• Exercise instructions: Go through the records line by line. Report how many lines contain "nicht", with nothing else.
-- Opening Marker --
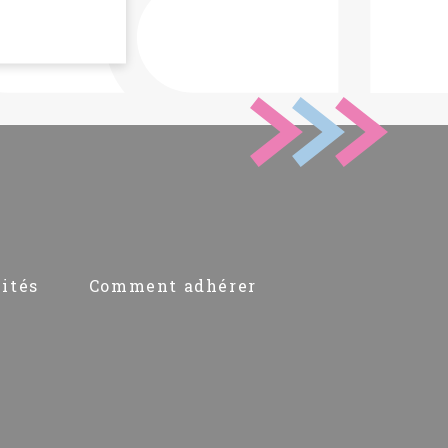
ités
Comment adhérer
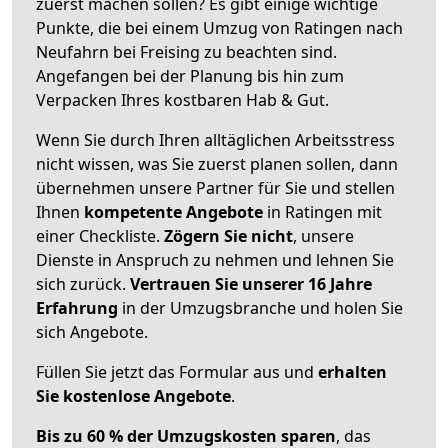
zuerst machen sollen? Es gibt einige wichtige
Punkte, die bei einem Umzug von Ratingen nach
Neufahrn bei Freising zu beachten sind.
Angefangen bei der Planung bis hin zum
Verpacken Ihres kostbaren Hab & Gut.
Wenn Sie durch Ihren alltäglichen Arbeitsstress
nicht wissen, was Sie zuerst planen sollen, dann
übernehmen unsere Partner für Sie und stellen
Ihnen
kompetente Angebote
in Ratingen mit
einer Checkliste.
Zögern Sie nicht
, unsere
Dienste in Anspruch zu nehmen und lehnen Sie
sich zurück.
Vertrauen Sie unserer 16 Jahre
Erfahrung
in der Umzugsbranche und holen Sie
sich Angebote.
Füllen Sie jetzt das Formular aus und
erhalten
Sie kostenlose Angebote
.
Bis zu 60 % der Umzugskosten sparen
, das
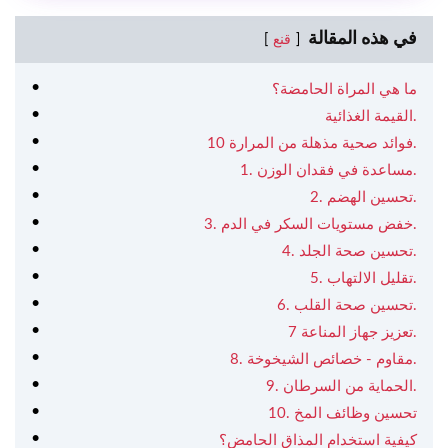
في هذه المقالة
قنع
ما هي المراة الحامضة؟
القيمة الغذائية.
10 فوائد صحية مذهلة من المرارة.
1. مساعدة في فقدان الوزن.
2. تحسين الهضم.
3. خفض مستويات السكر في الدم.
4. تحسين صحة الجلد.
5. تقليل الالتهاب.
6. تحسين صحة القلب.
7 تعزيز جهاز المناعة.
8. مقاوم - خصائص الشيخوخة.
9. الحماية من السرطان.
10. تحسين وظائف المخ
كيفية استخدام المذاق الحامض؟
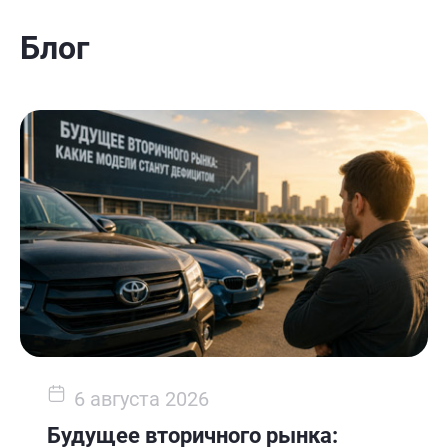
Блог
6 августа 2026
Будущее вторичного рынка:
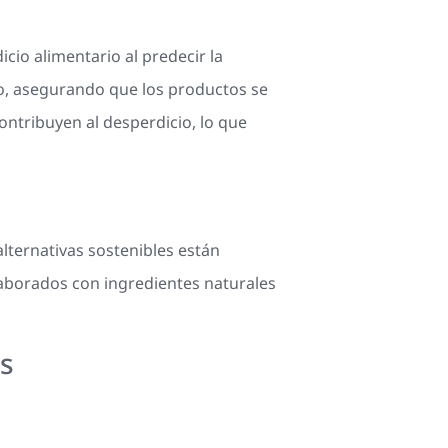
icio alimentario al predecir la
io, asegurando que los productos se
ntribuyen al desperdicio, lo que
lternativas sostenibles están
laborados con ingredientes naturales
os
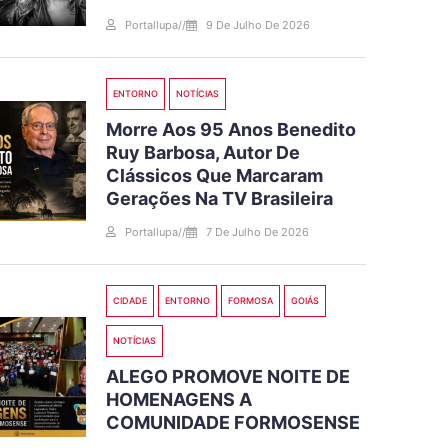
Portallupa
//
9 De Julho De 2026
ENTORNO
NOTÍCIAS
Morre Aos 95 Anos Benedito
Ruy Barbosa, Autor De
Clássicos Que Marcaram
Gerações Na TV Brasileira
Portallupa
//
7 De Julho De 2026
CIDADE
ENTORNO
FORMOSA
GOIÁS
NOTÍCIAS
ALEGO PROMOVE NOITE DE
HOMENAGENS A
COMUNIDADE FORMOSENSE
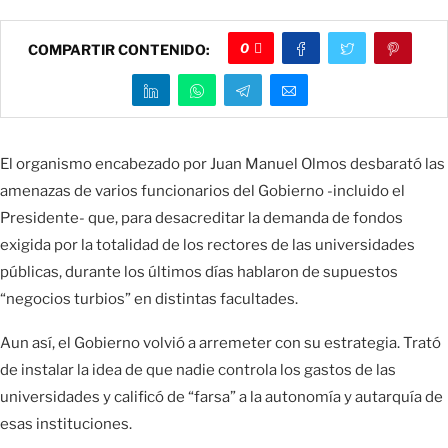
0
COMPARTIR CONTENIDO:
El organismo encabezado por Juan Manuel Olmos desbarató las
amenazas de varios funcionarios del Gobierno -incluido el
Presidente- que, para desacreditar la demanda de fondos
exigida por la totalidad de los rectores de las universidades
públicas, durante los últimos días hablaron de supuestos
“negocios turbios” en distintas facultades.
Aun así, el Gobierno volvió a arremeter con su estrategia. Trató
de instalar la idea de que nadie controla los gastos de las
universidades y calificó de “farsa” a la autonomía y autarquía de
esas instituciones.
-- Closing Marker --
• Reply: 2